The People Are Under Attack. So Are the Laws That Protect Them.

Last week, Donald Trump took this country further down the road toward authoritarianism. He called on elected officials across the country to “dominate” and use violence against peaceful protestors. He called thousands of National Guard and members of unidentified militias into our nation’s capital. The National Guard used helicopters to intimidate and forcibly disperse protesters. And the attorney general ordered park police to clear peaceful protesters from Lafayette Square to allow Trump to pose for photos with a bible in front of a church -- which they took as permission to use tear gas, batons, and explosive devices. 
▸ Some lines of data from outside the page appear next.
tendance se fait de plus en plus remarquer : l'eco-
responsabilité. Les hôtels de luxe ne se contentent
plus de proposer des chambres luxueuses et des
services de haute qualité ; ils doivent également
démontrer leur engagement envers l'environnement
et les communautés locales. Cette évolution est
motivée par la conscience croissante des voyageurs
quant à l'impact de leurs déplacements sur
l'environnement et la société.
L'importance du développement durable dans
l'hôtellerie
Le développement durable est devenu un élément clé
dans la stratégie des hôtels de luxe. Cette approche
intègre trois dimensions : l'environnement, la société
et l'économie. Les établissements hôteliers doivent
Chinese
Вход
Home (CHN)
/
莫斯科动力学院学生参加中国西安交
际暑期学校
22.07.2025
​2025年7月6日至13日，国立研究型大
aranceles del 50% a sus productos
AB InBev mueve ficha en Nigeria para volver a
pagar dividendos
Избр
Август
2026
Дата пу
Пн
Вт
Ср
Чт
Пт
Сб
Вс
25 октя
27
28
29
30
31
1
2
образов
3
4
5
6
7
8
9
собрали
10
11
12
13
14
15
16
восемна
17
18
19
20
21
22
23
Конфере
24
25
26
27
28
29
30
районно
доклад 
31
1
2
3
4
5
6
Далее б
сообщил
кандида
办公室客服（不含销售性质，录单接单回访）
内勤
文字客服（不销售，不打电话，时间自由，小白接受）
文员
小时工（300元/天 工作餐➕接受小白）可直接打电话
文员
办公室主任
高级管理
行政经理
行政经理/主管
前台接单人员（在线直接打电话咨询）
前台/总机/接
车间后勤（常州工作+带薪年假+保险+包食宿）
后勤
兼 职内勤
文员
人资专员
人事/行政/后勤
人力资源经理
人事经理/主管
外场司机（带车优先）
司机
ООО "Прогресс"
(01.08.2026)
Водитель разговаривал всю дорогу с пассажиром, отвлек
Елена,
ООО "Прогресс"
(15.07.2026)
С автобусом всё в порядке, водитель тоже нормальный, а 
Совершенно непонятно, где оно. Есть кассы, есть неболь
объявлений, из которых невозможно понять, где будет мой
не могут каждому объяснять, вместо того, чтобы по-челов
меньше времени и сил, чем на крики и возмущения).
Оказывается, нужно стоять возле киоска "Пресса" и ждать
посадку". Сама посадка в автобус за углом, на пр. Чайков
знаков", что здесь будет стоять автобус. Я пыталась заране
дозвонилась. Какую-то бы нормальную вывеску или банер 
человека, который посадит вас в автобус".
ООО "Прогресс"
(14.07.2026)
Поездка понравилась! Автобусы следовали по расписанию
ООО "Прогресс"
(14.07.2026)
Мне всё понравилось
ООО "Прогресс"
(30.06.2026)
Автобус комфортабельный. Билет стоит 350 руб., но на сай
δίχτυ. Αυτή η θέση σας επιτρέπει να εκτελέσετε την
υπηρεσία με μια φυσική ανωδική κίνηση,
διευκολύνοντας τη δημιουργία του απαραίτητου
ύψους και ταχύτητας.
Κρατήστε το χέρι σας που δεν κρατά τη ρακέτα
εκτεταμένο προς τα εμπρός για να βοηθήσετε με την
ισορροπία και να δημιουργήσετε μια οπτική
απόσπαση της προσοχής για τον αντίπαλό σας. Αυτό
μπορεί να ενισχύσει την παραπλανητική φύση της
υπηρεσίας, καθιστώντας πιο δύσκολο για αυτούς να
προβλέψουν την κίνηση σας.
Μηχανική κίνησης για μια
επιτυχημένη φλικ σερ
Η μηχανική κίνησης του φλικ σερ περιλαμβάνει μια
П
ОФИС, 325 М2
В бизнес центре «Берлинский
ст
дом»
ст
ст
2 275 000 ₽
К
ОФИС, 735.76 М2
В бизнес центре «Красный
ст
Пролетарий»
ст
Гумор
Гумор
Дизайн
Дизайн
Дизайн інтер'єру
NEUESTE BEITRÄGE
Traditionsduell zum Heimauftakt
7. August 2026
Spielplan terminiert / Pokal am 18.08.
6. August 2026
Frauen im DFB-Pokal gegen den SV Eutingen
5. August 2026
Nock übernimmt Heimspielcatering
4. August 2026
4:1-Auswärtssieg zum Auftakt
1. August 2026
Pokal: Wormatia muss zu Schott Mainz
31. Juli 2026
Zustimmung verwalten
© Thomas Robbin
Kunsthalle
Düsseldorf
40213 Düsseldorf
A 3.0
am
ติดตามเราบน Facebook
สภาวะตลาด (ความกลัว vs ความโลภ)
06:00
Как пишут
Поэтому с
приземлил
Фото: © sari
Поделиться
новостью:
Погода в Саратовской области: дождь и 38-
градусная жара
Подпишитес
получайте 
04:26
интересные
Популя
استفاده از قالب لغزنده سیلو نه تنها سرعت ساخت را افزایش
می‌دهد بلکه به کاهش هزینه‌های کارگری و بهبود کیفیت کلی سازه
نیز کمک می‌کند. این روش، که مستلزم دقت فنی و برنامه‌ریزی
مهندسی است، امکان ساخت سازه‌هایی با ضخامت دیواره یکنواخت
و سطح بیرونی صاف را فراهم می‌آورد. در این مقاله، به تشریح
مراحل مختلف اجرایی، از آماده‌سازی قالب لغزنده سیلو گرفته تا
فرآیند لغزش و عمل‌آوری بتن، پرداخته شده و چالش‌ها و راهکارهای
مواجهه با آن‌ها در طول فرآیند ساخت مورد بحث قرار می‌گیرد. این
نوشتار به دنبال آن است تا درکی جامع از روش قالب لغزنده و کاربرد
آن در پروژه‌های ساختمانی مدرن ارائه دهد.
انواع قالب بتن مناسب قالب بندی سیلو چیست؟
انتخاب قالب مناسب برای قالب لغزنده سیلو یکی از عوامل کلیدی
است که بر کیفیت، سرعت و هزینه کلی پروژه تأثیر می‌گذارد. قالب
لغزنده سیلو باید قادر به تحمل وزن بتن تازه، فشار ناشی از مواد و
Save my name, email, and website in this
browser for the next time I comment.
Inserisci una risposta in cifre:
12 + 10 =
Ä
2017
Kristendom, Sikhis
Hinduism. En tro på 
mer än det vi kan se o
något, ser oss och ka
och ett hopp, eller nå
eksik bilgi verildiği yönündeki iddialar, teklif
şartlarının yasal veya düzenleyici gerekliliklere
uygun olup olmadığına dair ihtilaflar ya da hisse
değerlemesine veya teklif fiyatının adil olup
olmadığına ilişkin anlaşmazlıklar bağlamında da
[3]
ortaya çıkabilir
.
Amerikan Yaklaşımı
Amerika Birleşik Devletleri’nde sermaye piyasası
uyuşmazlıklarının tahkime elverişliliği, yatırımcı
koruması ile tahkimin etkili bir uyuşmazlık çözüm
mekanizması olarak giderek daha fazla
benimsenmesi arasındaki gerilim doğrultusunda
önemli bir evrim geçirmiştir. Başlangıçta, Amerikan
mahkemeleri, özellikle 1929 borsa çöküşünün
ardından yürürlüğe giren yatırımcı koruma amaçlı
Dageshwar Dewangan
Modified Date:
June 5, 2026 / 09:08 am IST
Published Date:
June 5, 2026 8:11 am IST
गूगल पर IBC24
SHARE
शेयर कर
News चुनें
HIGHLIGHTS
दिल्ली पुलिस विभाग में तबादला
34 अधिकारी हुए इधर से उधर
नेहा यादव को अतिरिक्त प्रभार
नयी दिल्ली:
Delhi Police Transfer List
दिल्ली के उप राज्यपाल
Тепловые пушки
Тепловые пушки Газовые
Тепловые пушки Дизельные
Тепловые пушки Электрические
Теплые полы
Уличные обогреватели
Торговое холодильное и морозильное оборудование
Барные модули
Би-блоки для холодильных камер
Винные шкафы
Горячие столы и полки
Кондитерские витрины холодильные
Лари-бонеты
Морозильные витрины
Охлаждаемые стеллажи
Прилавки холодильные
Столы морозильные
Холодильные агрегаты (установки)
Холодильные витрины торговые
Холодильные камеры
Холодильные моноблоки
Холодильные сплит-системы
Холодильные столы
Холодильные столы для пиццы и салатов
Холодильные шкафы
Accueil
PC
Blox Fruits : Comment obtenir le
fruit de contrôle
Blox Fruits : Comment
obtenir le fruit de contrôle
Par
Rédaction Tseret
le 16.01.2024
But Trump isn’t just interested in silencing those who demand justice for George Floyd, who told the officer who kneeled on his neck “I can’t breathe” again and again until his death. He’s also determined to silence, i.e. dominate, those who speak out against environmental injustice -- the polluting projects that make it so much harder for Black communities and communities of color to breathe.

On Thursday, Trump issued an executive order waiving environmental reviews for major projects like pipelines and fossil fuel export terminals. He suspended the foundational environmental laws that protect people, animals, and our planet from the impacts of polluting projects. That includes laws like the National Environmental Policy Act (NEPA) -- the law our allies at NRDC call “democracy in action.” 

Because of NEPA, the government must inform the people who will be forced to live with a project about its potential impacts -- and offer them the chance to challenge its construction. For many communities, that’s the only chance they get to weigh in on the mine or power plant they’ll be forced to live near. 

NEPA is often used by Indigenous communities, communities of color, and allies like the Sierra Club to protect themselves from dangerous projects, like uranium mines and fossil fuel export terminals. Now, the Trump administration wants to deprive this country of one of our best tools to speak up for our communities and keep ourselves safe. He’s depriving people of one of the few methods they have to defend their communities against polluting corporations -- and making it easier for polluters to rush their projects through without adequate community input.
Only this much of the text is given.